Rogers discovered first-hand that Clark’s reputation for a rigorous geography program was well-founded when, as a stipulation of his job, he earned a master’s degree at George Washington University.
“The master’s level courses at GW could not hold a candle to my undergraduate work at Clark,” he recalls. One of his most influential Clark professors was Samuel Van Valkenburg, who once had worked at the OSS, the precursor to the CIA. Van Valkenburg met up with Rogers at George Washington and was delighted to learn of his former student’s career path.
With the Cold War at full throttle, Rogers was immersed in all things Soviet Union, undergoing Russian-language training and monitoring cables as they came in from overseas (he estimates 80 percent of the agency was assigned to the Soviet Union when he began his career). He came to specialize in Soviet Central Asia, compiling reports on the region’s agricultural health, for instance. In the early 1970s he organized a task force of geographers, satellite photographers and Soviet specialists in response to the drop in Soviet wheat production, which consequently had driven up the prices of bread and other grain-based products in the United States. “The U.S. was blindsided, so we wanted to be ready in case something like it ever happened again,” he says.
Rogers spent his first 32 years at the agency as a staff employee working out of the CIA’s Langley headquarters. He gathered and analyzed data from every source imaginable, from satellite photographs to daily newspapers to reports from operatives in the field. In the pre-Internet days, with the clacking of manual typewriters as the office soundtrack, Rogers stalked information with diligence and imagination. “I once did a study about the insurgency in Angola, and the best information I could find on it was in old Portuguese magazines that I had translated. It was the only way I could write the report.”
Sitting at a desk was not his style, and first-hand intelligence was critical, so Rogers hit the road, traveling to about 60 countries during his career. “You can’t accurately write about a country until you smell it,” he insists.
When he was barred from traveling to the Soviet Union, he visited Iran, Turkey and Afghanistan, countries with similar topography and climate. He finally visited the Soviet Union by posing as a University of Maryland geography professor, a ruse that worked so effectively the agency repeated it with another staffer.

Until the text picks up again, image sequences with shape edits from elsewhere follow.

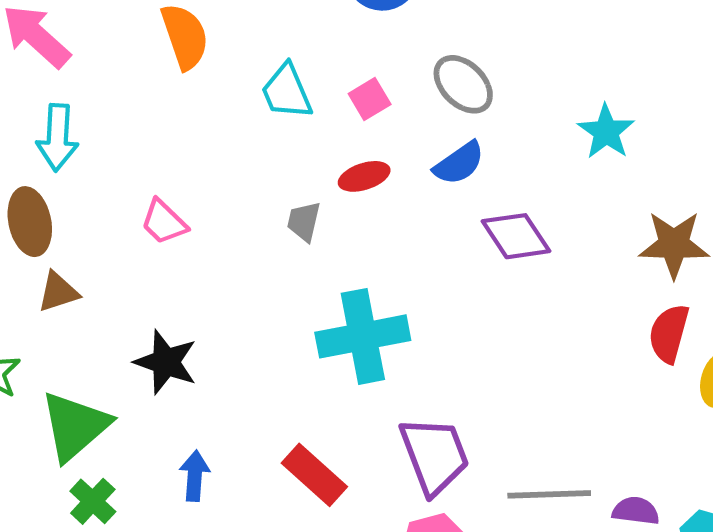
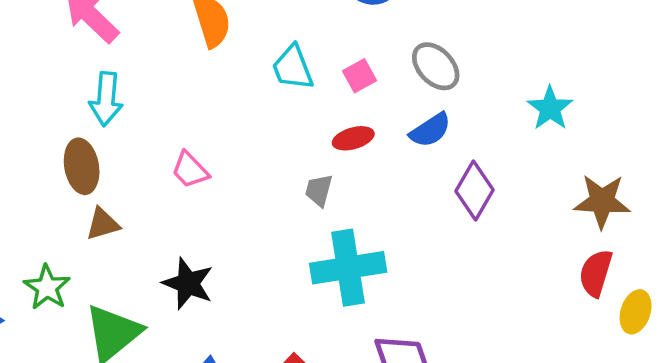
gray trapezoid: (304, 222) -> (319, 190), moved
purple diamond: (516, 236) -> (475, 190), turned 62

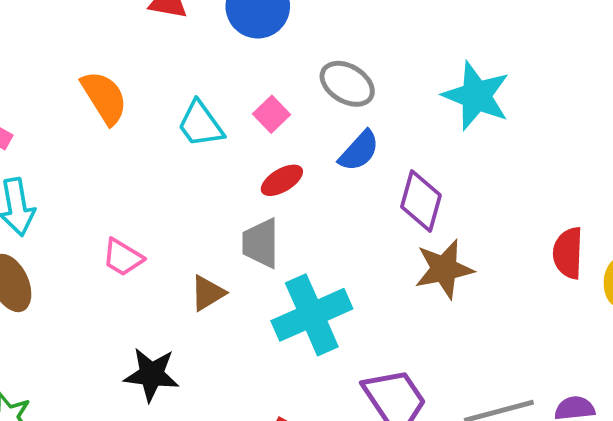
cyan star: (550, 108) -> (476, 96), size x1.4
gray trapezoid: (319, 190) -> (261, 243), size x1.4
brown star: (602, 201) -> (444, 269), moved
brown triangle: (103, 224) -> (208, 293), moved

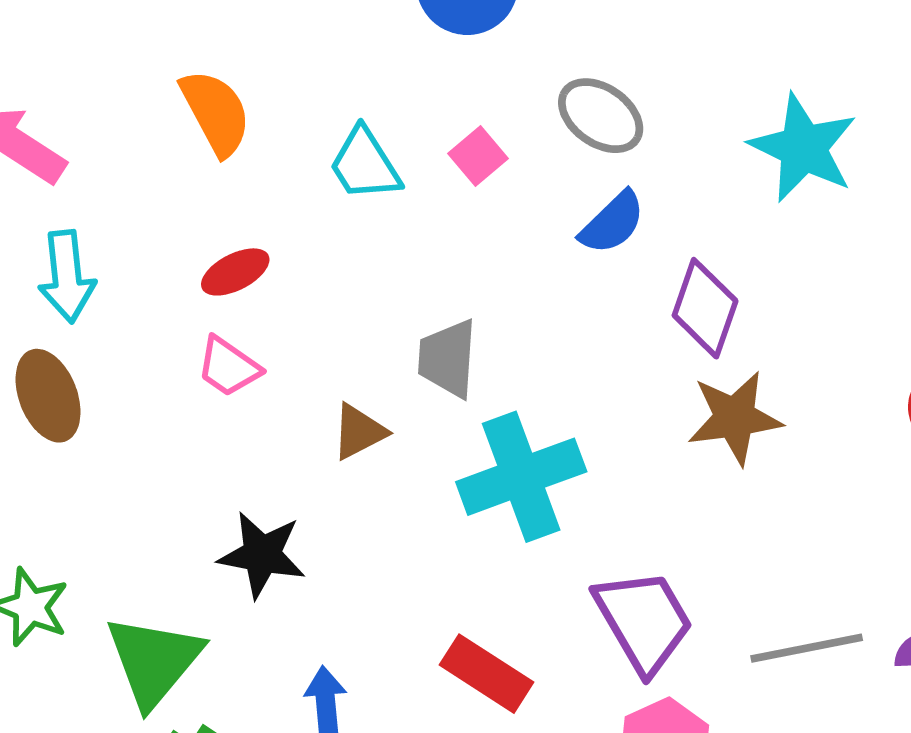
red ellipse: (282, 180) -> (235, 272), moved

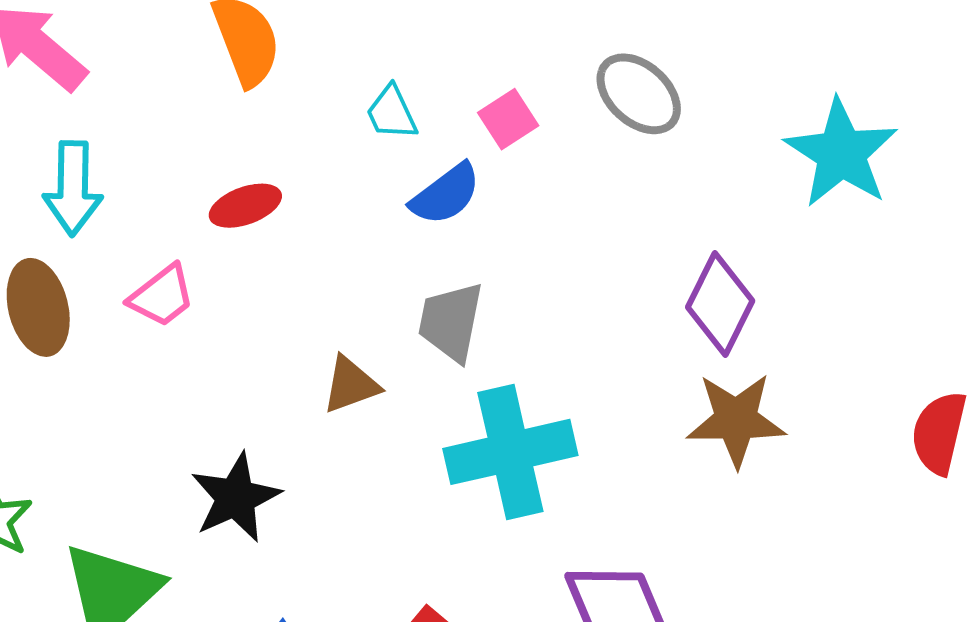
cyan trapezoid: (365, 164) -> (392, 113), size x0.7
blue semicircle: (612, 223) -> (446, 194), moved
pink trapezoid: (228, 367) -> (162, 296), moved, turned -80
black star: (262, 555) -> (236, 498), turned 30

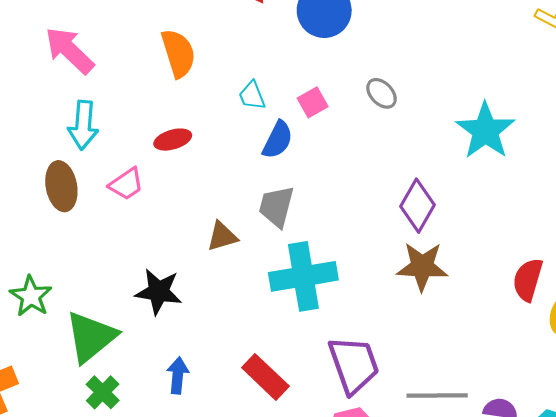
gray ellipse: (639, 94) -> (382, 93), size x0.7
blue semicircle: (446, 194) -> (278, 140), turned -30
black star: (236, 498) -> (159, 292), turned 30

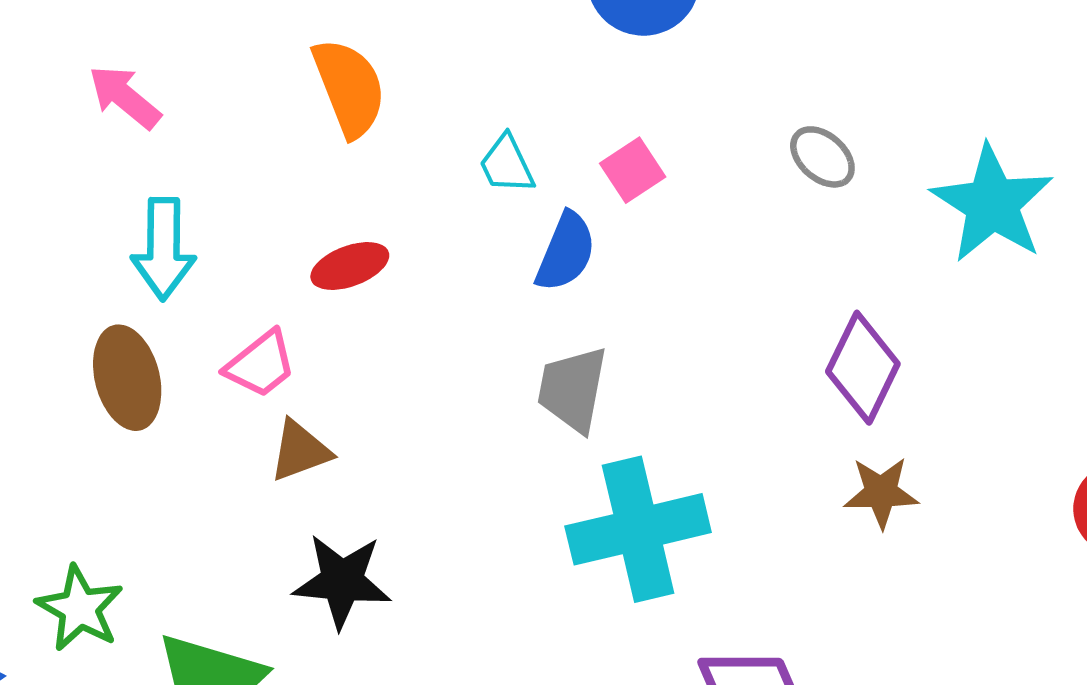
pink arrow: (69, 50) -> (125, 97), size x0.7
gray ellipse: (382, 93) -> (822, 157), moved
brown triangle: (222, 236) -> (300, 451), moved
brown star: (422, 267) -> (881, 492), size x0.7

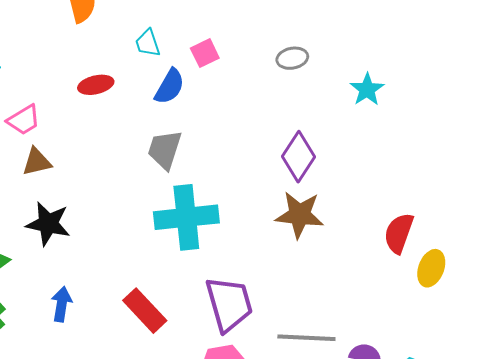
gray ellipse: (822, 157) -> (292, 58), turned -60
cyan star: (992, 204) -> (367, 89), size x0.6
red ellipse: (350, 266) -> (96, 85), moved
brown star: (881, 492) -> (299, 215), size x1.4

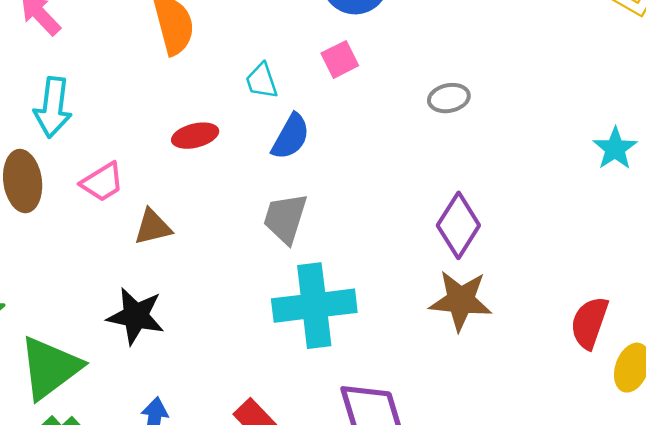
pink square: (205, 53) -> (340, 59), moved
cyan star: (367, 89) -> (615, 149), moved
brown triangle: (37, 162) -> (153, 227), moved

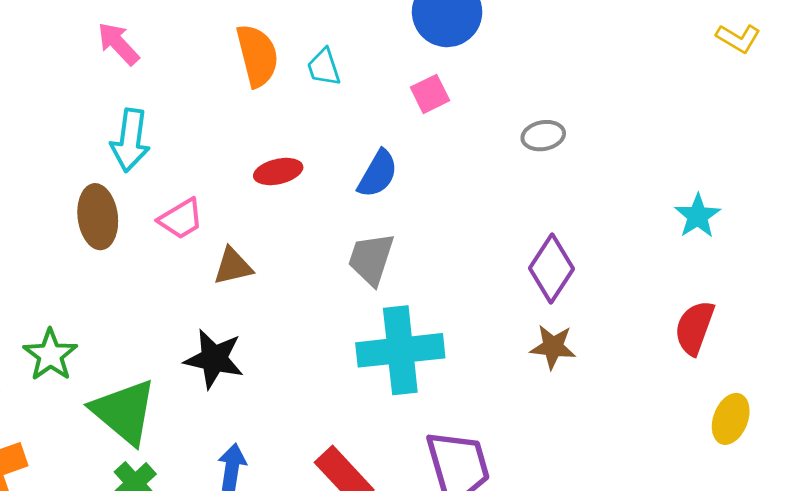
cyan trapezoid: (262, 81) -> (324, 67), moved
cyan star: (615, 149) -> (698, 216), moved
brown star: (461, 300) -> (553, 347), size x0.7
red semicircle: (589, 323) -> (695, 328), moved
green triangle: (50, 368) -> (124, 412), turned -44

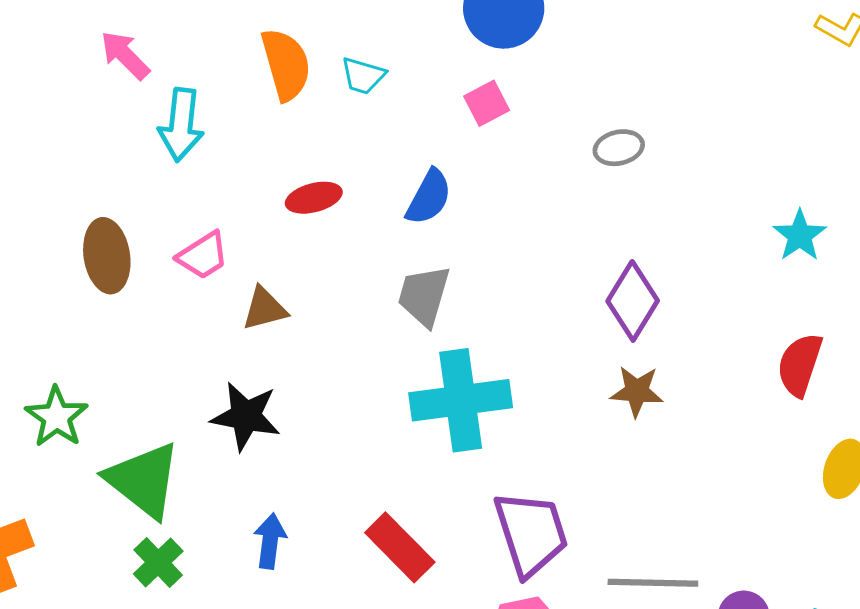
cyan trapezoid: (324, 67) -> (363, 76), turned -54
cyan arrow: (130, 140) -> (181, 125), moved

Rogers officially retired from the CIA in 1992, then spent another 19 years working for the agency as an independent contractor. The second part of his career was largely devoted to giving instruction on counterterrorism, counternarcotics and counterinsurgency in countries like Armenia, Colombia, Burundi and the Philippines.
None of this, he notes, dealt with weapons or combat training. In the Philippines, for instance, he counseled fair and humane treatment of insurgents, suggested money-for-guns swaps, and aided the government in addressing the root causes of unrest.

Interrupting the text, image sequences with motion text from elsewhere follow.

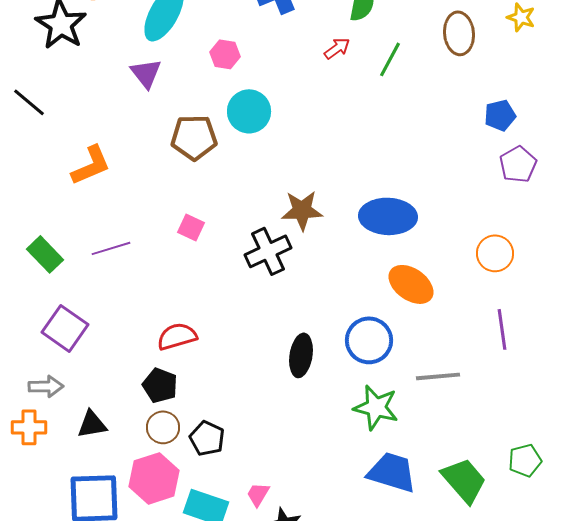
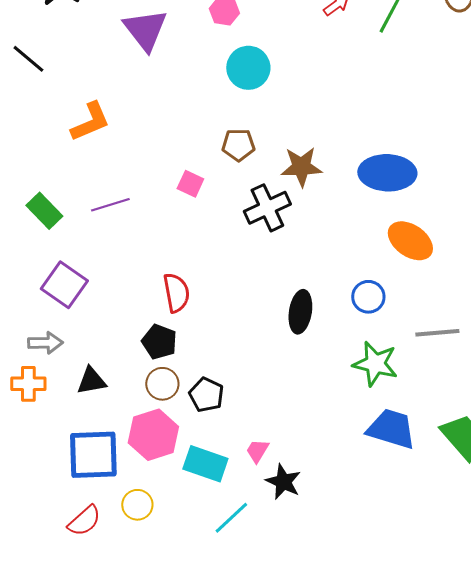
purple triangle: (146, 73) -> (145, 30), size x1.4
brown pentagon: (194, 137) -> (238, 145), moved, size x0.7
red semicircle: (177, 336) -> (176, 293), turned 96
blue circle: (369, 340) -> (368, 297), size x0.7

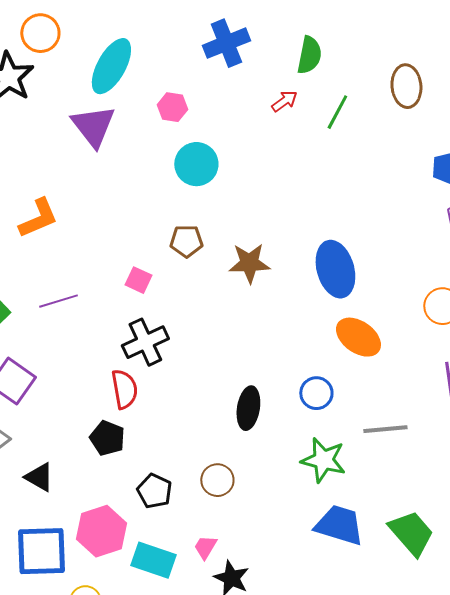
blue ellipse: (387, 173) -> (335, 269), turned 72
black cross: (267, 208) -> (145, 342), moved
black triangle: (91, 381) -> (39, 477), turned 40
brown circle: (162, 384) -> (217, 480), moved

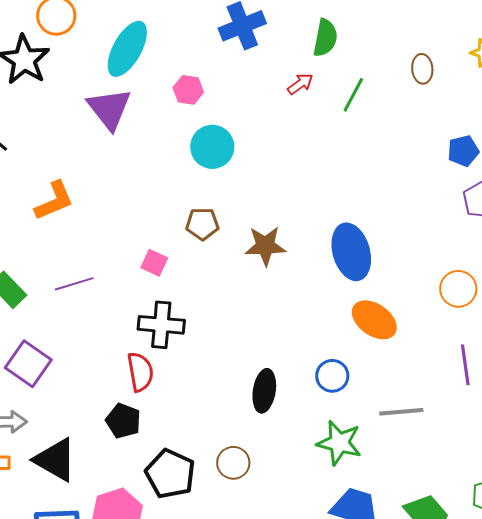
brown ellipse: (406, 86) -> (422, 69), size x0.7
black cross: (145, 342) -> (161, 325), turned 30
black triangle: (39, 477) -> (55, 460), size x1.5
black pentagon: (154, 491) -> (170, 474), size x1.4

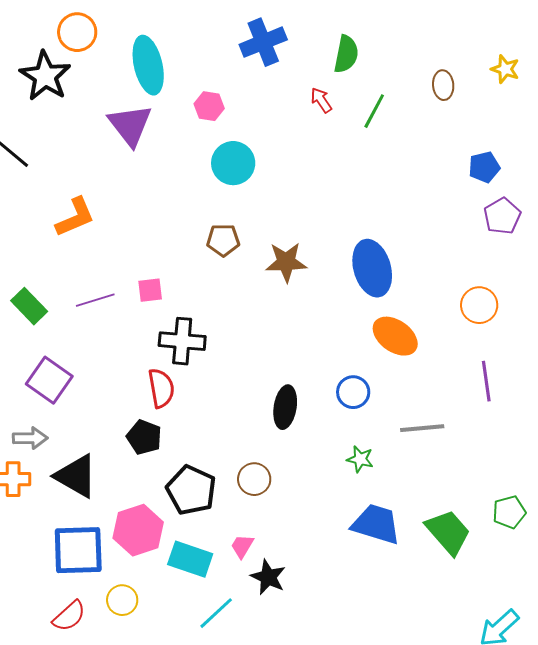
cyan ellipse: (127, 49) -> (148, 65), turned -42
red arrow: (300, 84) -> (321, 100), turned -88
pink square: (154, 263) -> (150, 290), moved, turned -32
green star: (339, 443) -> (360, 459), size x0.6

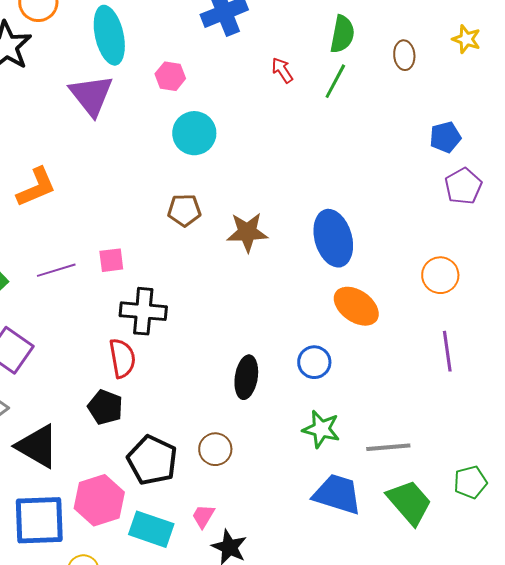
green semicircle: (346, 54) -> (342, 34), moved
gray line: (422, 428) -> (388, 447), moved
green star: (360, 459) -> (321, 429), size x1.4

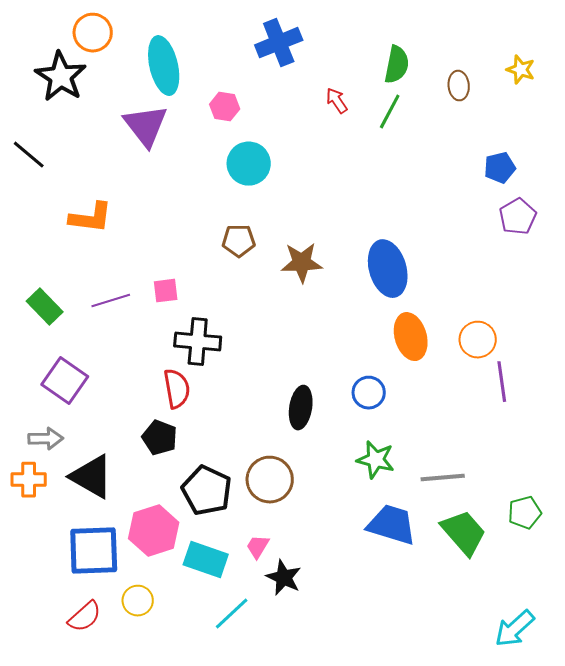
orange L-shape: (36, 187) -> (91, 218), turned 30
orange circle: (440, 275) -> (478, 340), moved
orange ellipse: (356, 306) -> (411, 337), turned 39
brown circle: (215, 449) -> (270, 480), size x1.4

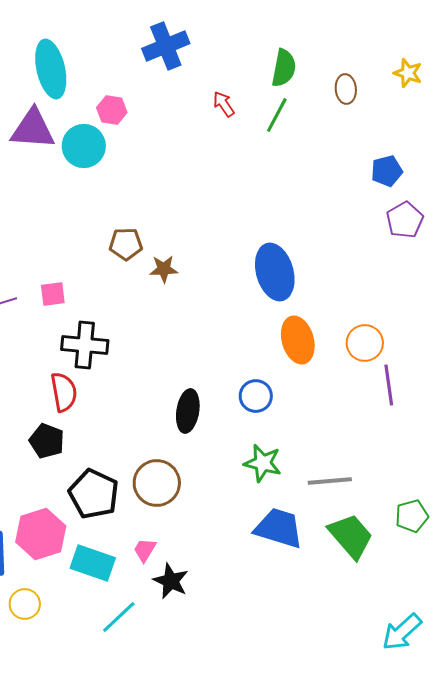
purple triangle: (146, 126) -> (33, 129), turned -48
cyan circle: (249, 164) -> (84, 146), moved
brown star: (302, 263) -> (164, 269), moved, size x0.7

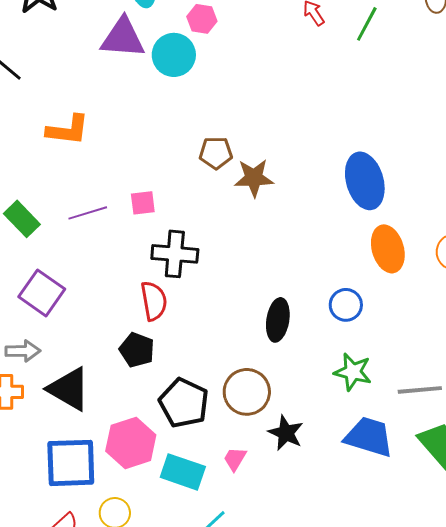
brown star: (164, 269) -> (254, 178), size x1.4
black star: (171, 581) -> (286, 433), moved

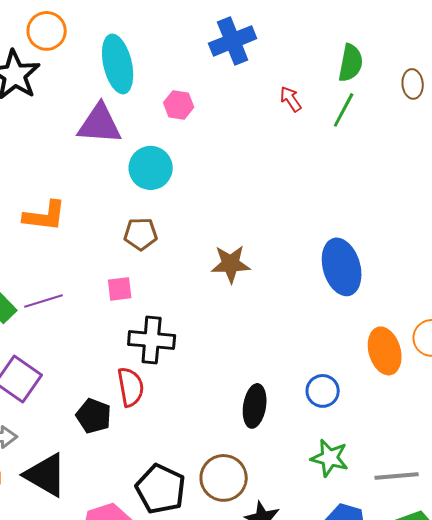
cyan circle: (174, 55) -> (151, 168), moved
brown pentagon: (216, 153) -> (141, 234), moved
purple line: (88, 213) -> (44, 301), moved
orange ellipse: (388, 249) -> (385, 351), moved
black pentagon: (137, 350) -> (94, 416), moved

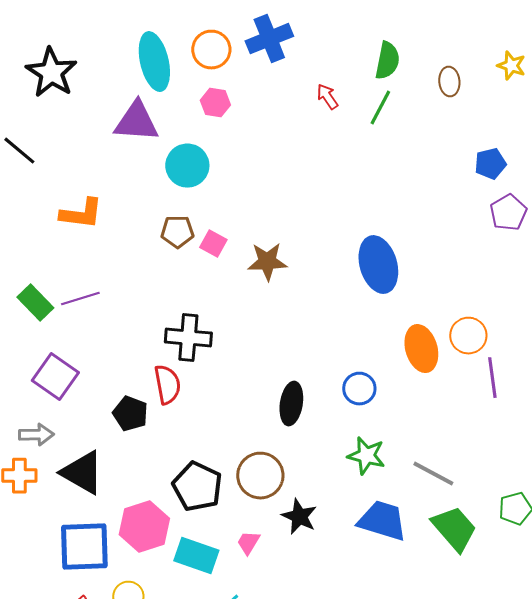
orange circle: (47, 31) -> (211, 50), moved
pink square: (120, 289) -> (213, 244), moved, turned 36
gray line: (397, 476) -> (433, 474), turned 33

In 2011 while working in Burundi, Rogers decided, at age 74, he’d had enough, and brought his career to a close.
Rogers enjoys telling the story of being asked to speak at his 50th Clark reunion. He acknowledges that his classmates likely expected tales of derring-do (and exploding pens, perhaps?).
“But I spoke about what Clark meant to me, and about how Professor Van Valkenburg had drilled me with the basics, which set me up for my career,” he says. “That made all the difference.”